- YOUR INSTRUCTIONS:
Please write back every entry exactly, character for character.

"""

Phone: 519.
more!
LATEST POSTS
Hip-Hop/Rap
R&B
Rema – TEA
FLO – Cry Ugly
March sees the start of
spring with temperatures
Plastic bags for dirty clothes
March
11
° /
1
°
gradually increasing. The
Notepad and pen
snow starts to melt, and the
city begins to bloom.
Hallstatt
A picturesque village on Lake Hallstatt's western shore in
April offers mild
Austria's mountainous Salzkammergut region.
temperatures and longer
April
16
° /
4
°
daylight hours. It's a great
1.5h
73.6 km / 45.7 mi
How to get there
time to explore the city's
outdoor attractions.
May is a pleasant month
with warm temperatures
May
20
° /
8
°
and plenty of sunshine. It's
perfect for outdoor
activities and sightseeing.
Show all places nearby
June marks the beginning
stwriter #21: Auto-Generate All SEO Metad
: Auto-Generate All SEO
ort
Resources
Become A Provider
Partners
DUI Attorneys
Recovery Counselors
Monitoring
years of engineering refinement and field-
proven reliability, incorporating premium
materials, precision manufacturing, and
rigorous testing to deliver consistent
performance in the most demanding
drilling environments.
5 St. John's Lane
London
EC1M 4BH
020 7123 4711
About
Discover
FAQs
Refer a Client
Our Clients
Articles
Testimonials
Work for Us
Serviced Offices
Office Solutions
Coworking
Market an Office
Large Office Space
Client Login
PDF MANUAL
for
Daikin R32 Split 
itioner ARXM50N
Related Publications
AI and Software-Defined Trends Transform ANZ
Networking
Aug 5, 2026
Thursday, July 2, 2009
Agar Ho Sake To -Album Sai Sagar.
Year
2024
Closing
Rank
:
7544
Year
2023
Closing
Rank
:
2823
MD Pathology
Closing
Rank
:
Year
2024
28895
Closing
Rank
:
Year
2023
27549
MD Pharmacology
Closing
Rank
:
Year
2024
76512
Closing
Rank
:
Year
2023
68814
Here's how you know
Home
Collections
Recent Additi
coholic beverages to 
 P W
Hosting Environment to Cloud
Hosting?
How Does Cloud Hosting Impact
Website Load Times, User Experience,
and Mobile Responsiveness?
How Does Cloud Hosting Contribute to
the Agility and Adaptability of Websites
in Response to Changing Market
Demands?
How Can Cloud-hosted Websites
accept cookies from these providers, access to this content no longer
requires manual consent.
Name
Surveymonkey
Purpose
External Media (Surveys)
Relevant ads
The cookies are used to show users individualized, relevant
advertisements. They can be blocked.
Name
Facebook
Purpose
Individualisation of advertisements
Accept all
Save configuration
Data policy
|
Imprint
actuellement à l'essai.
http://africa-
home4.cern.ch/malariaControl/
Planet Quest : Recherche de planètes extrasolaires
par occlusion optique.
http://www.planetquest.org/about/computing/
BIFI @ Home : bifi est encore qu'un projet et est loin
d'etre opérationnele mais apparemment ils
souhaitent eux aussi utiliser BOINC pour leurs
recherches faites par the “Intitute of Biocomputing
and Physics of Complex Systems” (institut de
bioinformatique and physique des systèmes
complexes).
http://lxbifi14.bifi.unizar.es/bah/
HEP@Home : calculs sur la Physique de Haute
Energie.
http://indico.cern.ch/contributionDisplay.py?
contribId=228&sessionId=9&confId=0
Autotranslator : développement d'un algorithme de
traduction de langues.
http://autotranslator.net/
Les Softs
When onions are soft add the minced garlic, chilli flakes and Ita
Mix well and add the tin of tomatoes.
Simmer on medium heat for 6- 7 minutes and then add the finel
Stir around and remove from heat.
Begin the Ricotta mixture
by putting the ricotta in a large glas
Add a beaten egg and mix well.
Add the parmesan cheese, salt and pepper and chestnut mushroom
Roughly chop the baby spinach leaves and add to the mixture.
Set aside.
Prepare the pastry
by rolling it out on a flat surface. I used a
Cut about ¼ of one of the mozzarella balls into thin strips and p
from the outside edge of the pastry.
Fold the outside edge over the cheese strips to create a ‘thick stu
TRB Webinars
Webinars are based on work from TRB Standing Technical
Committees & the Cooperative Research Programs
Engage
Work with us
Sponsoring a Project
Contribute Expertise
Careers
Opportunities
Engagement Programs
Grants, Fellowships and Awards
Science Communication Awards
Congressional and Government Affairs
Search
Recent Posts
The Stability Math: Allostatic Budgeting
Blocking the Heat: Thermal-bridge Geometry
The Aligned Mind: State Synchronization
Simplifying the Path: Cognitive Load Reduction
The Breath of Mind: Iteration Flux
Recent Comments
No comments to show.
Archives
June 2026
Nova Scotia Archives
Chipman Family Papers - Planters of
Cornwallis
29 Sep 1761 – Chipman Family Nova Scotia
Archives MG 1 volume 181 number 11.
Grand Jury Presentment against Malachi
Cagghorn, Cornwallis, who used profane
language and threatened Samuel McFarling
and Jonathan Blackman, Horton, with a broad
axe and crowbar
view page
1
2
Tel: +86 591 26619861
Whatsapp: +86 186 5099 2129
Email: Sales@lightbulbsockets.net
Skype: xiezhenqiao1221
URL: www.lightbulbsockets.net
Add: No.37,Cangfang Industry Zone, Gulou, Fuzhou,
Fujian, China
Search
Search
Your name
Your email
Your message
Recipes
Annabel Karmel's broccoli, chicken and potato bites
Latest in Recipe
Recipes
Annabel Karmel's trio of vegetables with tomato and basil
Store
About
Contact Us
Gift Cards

"""

- ANSWER TO THE PROBLEM:
Phone: 519.
more!
LATEST POSTS
Hip-Hop/Rap
R&B
Rema – TEA
FLO – Cry Ugly
March sees the start of
spring with temperatures
Plastic bags for dirty clothes
March
11
° /
1
°
gradually increasing. The
Notepad and pen
snow starts to melt, and the
city begins to bloom.
Hallstatt
A picturesque village on Lake Hallstatt's western shore in
April offers mild
Austria's mountainous Salzkammergut region.
temperatures and longer
April
16
° /
4
°
daylight hours. It's a great
1.5h
73.6 km / 45.7 mi
How to get there
time to explore the city's
outdoor attractions.
May is a pleasant month
with warm temperatures
May
20
° /
8
°
and plenty of sunshine. It's
perfect for outdoor
activities and sightseeing.
Show all places nearby
June marks the beginning
stwriter #21: Auto-Generate All SEO Metad
: Auto-Generate All SEO
ort
Resources
Become A Provider
Partners
DUI Attorneys
Recovery Counselors
Monitoring
years of engineering refinement and field-
proven reliability, incorporating premium
materials, precision manufacturing, and
rigorous testing to deliver consistent
performance in the most demanding
drilling environments.
5 St. John's Lane
London
EC1M 4BH
020 7123 4711
About
Discover
FAQs
Refer a Client
Our Clients
Articles
Testimonials
Work for Us
Serviced Offices
Office Solutions
Coworking
Market an Office
Large Office Space
Client Login
PDF MANUAL
for
Daikin R32 Split 
itioner ARXM50N
Related Publications
AI and Software-Defined Trends Transform ANZ
Networking
Aug 5, 2026
Thursday, July 2, 2009
Agar Ho Sake To -Album Sai Sagar.
Year
2024
Closing
Rank
:
7544
Year
2023
Closing
Rank
:
2823
MD Pathology
Closing
Rank
:
Year
2024
28895
Closing
Rank
:
Year
2023
27549
MD Pharmacology
Closing
Rank
:
Year
2024
76512
Closing
Rank
:
Year
2023
68814
Here's how you know
Home
Collections
Recent Additi
coholic beverages to 
 P W
Hosting Environment to Cloud
Hosting?
How Does Cloud Hosting Impact
Website Load Times, User Experience,
and Mobile Responsiveness?
How Does Cloud Hosting Contribute to
the Agility and Adaptability of Websites
in Response to Changing Market
Demands?
How Can Cloud-hosted Websites
accept cookies from these providers, access to this content no longer
requires manual consent.
Name
Surveymonkey
Purpose
External Media (Surveys)
Relevant ads
The cookies are used to show users individualized, relevant
advertisements. They can be blocked.
Name
Facebook
Purpose
Individualisation of advertisements
Accept all
Save configuration
Data policy
|
Imprint
actuellement à l'essai.
http://africa-
home4.cern.ch/malariaControl/
Planet Quest : Recherche de planètes extrasolaires
par occlusion optique.
http://www.planetquest.org/about/computing/
BIFI @ Home : bifi est encore qu'un projet et est loin
d'etre opérationnele mais apparemment ils
souhaitent eux aussi utiliser BOINC pour leurs
recherches faites par the “Intitute of Biocomputing
and Physics of Complex Systems” (institut de
bioinformatique and physique des systèmes
complexes).
http://lxbifi14.bifi.unizar.es/bah/
HEP@Home : calculs sur la Physique de Haute
Energie.
http://indico.cern.ch/contributionDisplay.py?
contribId=228&sessionId=9&confId=0
Autotranslator : développement d'un algorithme de
traduction de langues.
http://autotranslator.net/
Les Softs
When onions are soft add the minced garlic, chilli flakes and Ita
Mix well and add the tin of tomatoes.
Simmer on medium heat for 6- 7 minutes and then add the finel
Stir around and remove from heat.
Begin the Ricotta mixture
by putting the ricotta in a large glas
Add a beaten egg and mix well.
Add the parmesan cheese, salt and pepper and chestnut mushroom
Roughly chop the baby spinach leaves and add to the mixture.
Set aside.
Prepare the pastry
by rolling it out on a flat surface. I used a
Cut about ¼ of one of the mozzarella balls into thin strips and p
from the outside edge of the pastry.
Fold the outside edge over the cheese strips to create a ‘thick stu
TRB Webinars
Webinars are based on work from TRB Standing Technical
Committees & the Cooperative Research Programs
Engage
Work with us
Sponsoring a Project
Contribute Expertise
Careers
Opportunities
Engagement Programs
Grants, Fellowships and Awards
Science Communication Awards
Congressional and Government Affairs
Search
Recent Posts
The Stability Math: Allostatic Budgeting
Blocking the Heat: Thermal-bridge Geometry
The Aligned Mind: State Synchronization
Simplifying the Path: Cognitive Load Reduction
The Breath of Mind: Iteration Flux
Recent Comments
No comments to show.
Archives
June 2026
Nova Scotia Archives
Chipman Family Papers - Planters of
Cornwallis
29 Sep 1761 – Chipman Family Nova Scotia
Archives MG 1 volume 181 number 11.
Grand Jury Presentment against Malachi
Cagghorn, Cornwallis, who used profane
language and threatened Samuel McFarling
and Jonathan Blackman, Horton, with a broad
axe and crowbar
view page
1
2
Tel: +86 591 26619861
Whatsapp: +86 186 5099 2129
Email: Sales@lightbulbsockets.net
Skype: xiezhenqiao1221
URL: www.lightbulbsockets.net
Add: No.37,Cangfang Industry Zone, Gulou, Fuzhou,
Fujian, China
Search
Search
Your name
Your email
Your message
Recipes
Annabel Karmel's broccoli, chicken and potato bites
Latest in Recipe
Recipes
Annabel Karmel's trio of vegetables with tomato and basil
Store
About
Contact Us
Gift Cards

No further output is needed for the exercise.